Among the entries below, extract exactly the lines that run from the one with "Palestras . Diálogos . Oficina" through the one with "coisas do mundo. Possibilidades", both ends included.
Data in this exercise section start
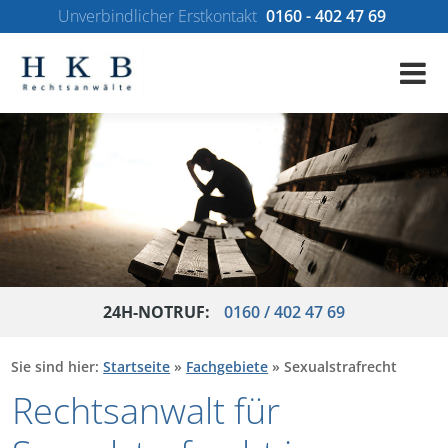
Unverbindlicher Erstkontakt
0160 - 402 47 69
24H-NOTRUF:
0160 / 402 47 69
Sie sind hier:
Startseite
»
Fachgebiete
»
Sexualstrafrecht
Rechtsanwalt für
Data in this exercise section end
Data in this exercise section start
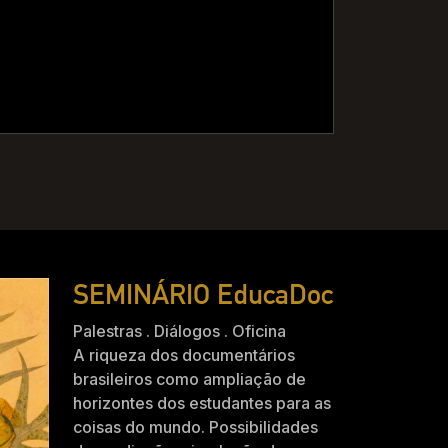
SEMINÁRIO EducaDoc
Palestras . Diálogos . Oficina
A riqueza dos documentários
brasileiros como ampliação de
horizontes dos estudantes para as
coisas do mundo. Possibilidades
Data in this exercise section end
Response area →
Palestras . Diálogos . Oficina
A riqueza dos documentários
brasileiros como ampliação de
horizontes dos estudantes para as
coisas do mundo. Possibilidades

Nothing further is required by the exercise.